Displaced avulsion fractures of the tibial spine require internal fixation to restore the anterior cruciate ligament (ACL).
This can be achieved with arthrotomy and screw fixation.
A large tibial spine fragment may be stabilized using a screw.
The screw should not cross the physis.
Depending on the size of the fragment, one or two antegrade screws may be used.
Small or comminuted fragments should be stabilized with a suture.
Crossing the physis should be avoided but this may result in decreased stability.
The screw(s) may be inserted along the line of action of the ACL and this has the advantage of easier implant removal.
The thread of a retrograde partially cannulated screw may limit compression across the fracture and the correct ACL tension may, therefore, not be restored.
This procedure is normally performed with the patient in a supine position.
For open reduction, a medial parapatellar arthrotomy is used. The incision is enlarged as necessary for reduction and screw insertion.
Reduce the spine fragment with a hook …
… or a ball spike pusher.
Confirm the reduction under direct vision or with an image intensifier.
Flex the knee to 80°.
Insert a screw ensuring that it does not cross the physis, or compromise the articular cartilage or ligament insertion sites.
Cannulated small fragment screws are the implant of choice.
To avoid dorsal displacement, maintain the fracture reduction with a hook during screw insertion.
Fixation of a solid avulsion fragment can be performed with a small cancellous screw.
The entry point should be proximal to avoid injury to the physis.
Confirm reduction of the fragment with arthroscopy and an image intensifier and tension of the ACL with clinical examination.
This lateral view x-ray shows the case of a tibial spine avulsion stabilized with two retrograde lag screws.
AP view x-ray of the same case
Depending on the stability of fixation, a cylinder cast with the knee flexed to 20°–30° may be applied for 4–6 weeks.
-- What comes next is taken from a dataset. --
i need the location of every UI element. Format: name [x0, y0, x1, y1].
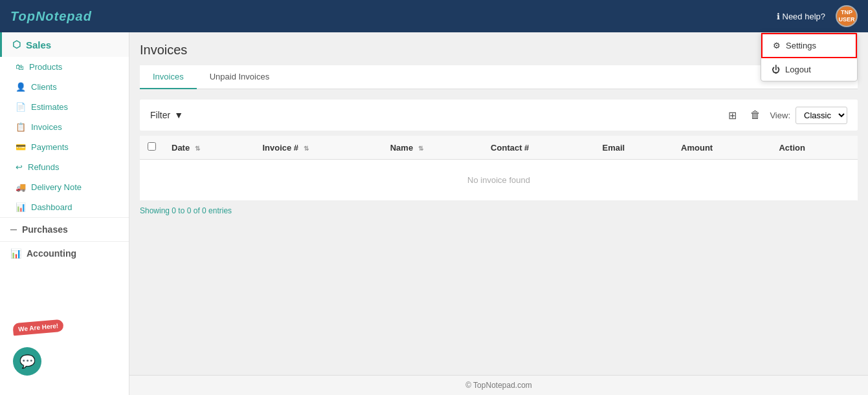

Alternatively, a hinged knee brace may be used with a gradually increasing range of motion over 6 weeks, with the patient instructed to remain touch-weight bearing.
The patient is kept touch-weight bearing.
Older children may be able to use crutches or a walker.
Younger children may require a period of mobilization in a wheelchair.
The patient should be examined frequently in the initial period following the injury, to exclude neurovascular compromise or evolving compartment syndrome.
High-energy fractures are associated with vascular injuries and require careful clinical assessment.
The first clinical and radiological follow-up is usually undertaken at 6 weeks.
Long-term follow up with clinical assessment of ligament stability is mandatory because of possible residual ACL insufficiency.
Growth disturbance is rare as the fracture usually does not involve the physis. Growth arrest of the tibial apophysis may result in recurvation malalignment. This should also be checked in a long-term follow-up (ca 2 years after trauma).
Implants are usually removed after 3–6 months.